After six decades in power, the government of Cuba has become an expert in disguising everything arbitrary as “legal”. It does not matter if to achieve that goal they resort to means such as arbitrariness itself, rampant illegality or fraud. After all, one of the favorite readings of Fidel Castro, the founder of Castroism, was “The Prince” by Niccolò Machiavelli.

The true value of the referendum convened last Sunday by the authorities on the island in order to have a “new Constitution” approved was not the usual and expected approval itself but the disclosure, even according to official figures, that 2,482,108 voters, or 26,69 %, in some way (abstention, voting against and voided ballots) rejected it, the highest figure in one of these histrionic political shows since 2003. (Data obtained by FHRC from unofficial sources indicate much higher opposition margins).Those who dared to express their disagreement, in a police state that represses and intimidates political dissent, faced a web of tricks and irregularities that many Cubans see as part of the national mechanics, but that in any representative democracy would have been denounced as fraud

Among them:

  • The government launched an all-out propaganda campaign based on the slogan “I vote yes”, while only in January.at least 179 activists who promoted a “NO” vote or abstention were arbitrarily arrested.
  • On the day of the vote (February 24th), , independent observers who planned to monitor ballot counts at the polls (something permitted to ordinary citizens under the preexisting Constitution),  were repressed or besieged by State Security agents and their proxies.
  • Cubans who broke with Havana and now reside abroad appeared on lists of voters,
    including some former internationalist aid workers who denounced it to the #NoSomosDesertores organization.
  • The government allowed Cubans from outside the island to leave their comments on the constitutional draft at the Ministry of Foreign Affairs’ website, but neither the more than two million who live free abroad, nor those who maintain Cuban residence were permitted to vote.
  • In a country that has faced a worrysome population decrease in recent years, the voter registry mysteriously increased from 8.6 million, a figure that was handled throughout the referendum, to 9.2 million, when at the close of the polls officials reported “634,034 new inclusions.”
  • Voters complained that the ballots had to be marked only with (erasable) pencils and not ink or ballpoint pens.

The “new” Cuban Constitution began promising change and ended with more of the same: consecrating again the Communist Party as the “supreme leading force” of society, and the only legal one; ratifying the irrevocability of socialism and the political conditioning of any exercise of basic freedoms; and tying even tighter any possibility of a genuine (and urgent) liberation of the country´s productive forces.

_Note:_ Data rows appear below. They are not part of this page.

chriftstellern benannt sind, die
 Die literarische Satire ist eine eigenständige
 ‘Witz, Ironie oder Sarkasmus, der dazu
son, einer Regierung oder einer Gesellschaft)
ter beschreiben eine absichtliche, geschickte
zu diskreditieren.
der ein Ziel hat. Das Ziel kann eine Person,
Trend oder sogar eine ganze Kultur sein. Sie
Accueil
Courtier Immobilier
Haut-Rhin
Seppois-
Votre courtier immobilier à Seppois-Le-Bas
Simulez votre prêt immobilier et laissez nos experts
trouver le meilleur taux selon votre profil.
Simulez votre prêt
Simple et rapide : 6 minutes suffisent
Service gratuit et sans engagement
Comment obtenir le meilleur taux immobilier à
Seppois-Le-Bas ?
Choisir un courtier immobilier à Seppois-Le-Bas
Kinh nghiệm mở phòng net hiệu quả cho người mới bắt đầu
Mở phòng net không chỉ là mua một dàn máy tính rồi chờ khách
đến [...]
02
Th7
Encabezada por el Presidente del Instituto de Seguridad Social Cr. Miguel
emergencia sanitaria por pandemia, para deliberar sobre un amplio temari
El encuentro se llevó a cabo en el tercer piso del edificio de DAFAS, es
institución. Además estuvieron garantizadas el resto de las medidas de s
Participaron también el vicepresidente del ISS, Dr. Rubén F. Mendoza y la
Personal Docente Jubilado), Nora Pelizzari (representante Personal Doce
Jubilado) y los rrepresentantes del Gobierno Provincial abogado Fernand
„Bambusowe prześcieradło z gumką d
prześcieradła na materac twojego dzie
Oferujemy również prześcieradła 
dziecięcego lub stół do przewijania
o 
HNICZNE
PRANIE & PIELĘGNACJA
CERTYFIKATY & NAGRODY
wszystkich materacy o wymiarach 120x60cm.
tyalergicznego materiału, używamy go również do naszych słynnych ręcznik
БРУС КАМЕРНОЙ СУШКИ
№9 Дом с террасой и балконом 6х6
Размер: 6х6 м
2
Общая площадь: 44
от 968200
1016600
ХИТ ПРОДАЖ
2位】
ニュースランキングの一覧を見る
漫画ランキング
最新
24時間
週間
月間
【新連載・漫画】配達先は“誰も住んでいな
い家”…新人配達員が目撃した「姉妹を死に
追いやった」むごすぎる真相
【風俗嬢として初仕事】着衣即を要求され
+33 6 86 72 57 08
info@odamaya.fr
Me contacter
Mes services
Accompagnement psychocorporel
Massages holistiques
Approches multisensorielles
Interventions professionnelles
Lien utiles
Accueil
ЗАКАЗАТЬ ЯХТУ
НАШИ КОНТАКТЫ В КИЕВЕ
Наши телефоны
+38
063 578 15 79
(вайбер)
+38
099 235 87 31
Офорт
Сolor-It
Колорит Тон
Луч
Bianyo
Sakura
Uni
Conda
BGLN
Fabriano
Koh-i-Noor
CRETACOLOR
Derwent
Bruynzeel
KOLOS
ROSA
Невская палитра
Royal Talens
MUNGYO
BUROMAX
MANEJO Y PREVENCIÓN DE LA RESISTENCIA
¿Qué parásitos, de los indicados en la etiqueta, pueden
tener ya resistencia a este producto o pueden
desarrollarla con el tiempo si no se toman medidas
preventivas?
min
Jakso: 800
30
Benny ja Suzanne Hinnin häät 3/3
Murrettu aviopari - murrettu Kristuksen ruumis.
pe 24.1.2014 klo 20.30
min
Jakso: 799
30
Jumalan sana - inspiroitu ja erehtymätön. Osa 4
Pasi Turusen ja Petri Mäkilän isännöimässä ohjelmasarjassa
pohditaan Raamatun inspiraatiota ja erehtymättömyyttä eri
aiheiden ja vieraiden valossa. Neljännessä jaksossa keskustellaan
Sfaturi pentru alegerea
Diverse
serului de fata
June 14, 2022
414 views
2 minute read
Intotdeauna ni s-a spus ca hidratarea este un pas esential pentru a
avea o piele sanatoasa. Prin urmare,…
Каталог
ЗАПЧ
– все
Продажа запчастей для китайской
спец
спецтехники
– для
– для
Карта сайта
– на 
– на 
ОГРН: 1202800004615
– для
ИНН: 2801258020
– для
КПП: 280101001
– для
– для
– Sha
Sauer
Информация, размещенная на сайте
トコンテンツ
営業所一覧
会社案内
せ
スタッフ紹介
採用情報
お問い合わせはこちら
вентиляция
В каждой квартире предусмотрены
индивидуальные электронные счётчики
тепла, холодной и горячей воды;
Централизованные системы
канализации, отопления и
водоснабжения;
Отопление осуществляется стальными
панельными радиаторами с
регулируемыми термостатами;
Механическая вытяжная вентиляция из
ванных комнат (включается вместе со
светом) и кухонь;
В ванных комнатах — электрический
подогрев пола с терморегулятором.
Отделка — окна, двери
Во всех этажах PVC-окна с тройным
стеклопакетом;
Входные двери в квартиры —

The government chosen by Raúl Castro to perpetuate his and his brother’s 60-year old regime needed a new Magna Carta to give the impression that Cuba is changing, as well as to cover its unchanged arbitrariness with a mantle of “new legality”. No matter that, to pursue these goals, it did not hesitate to apply the Machiavellian tenet that “the end justifies the means”. Or that its victory ended being a Pyrrhic, backfiring one.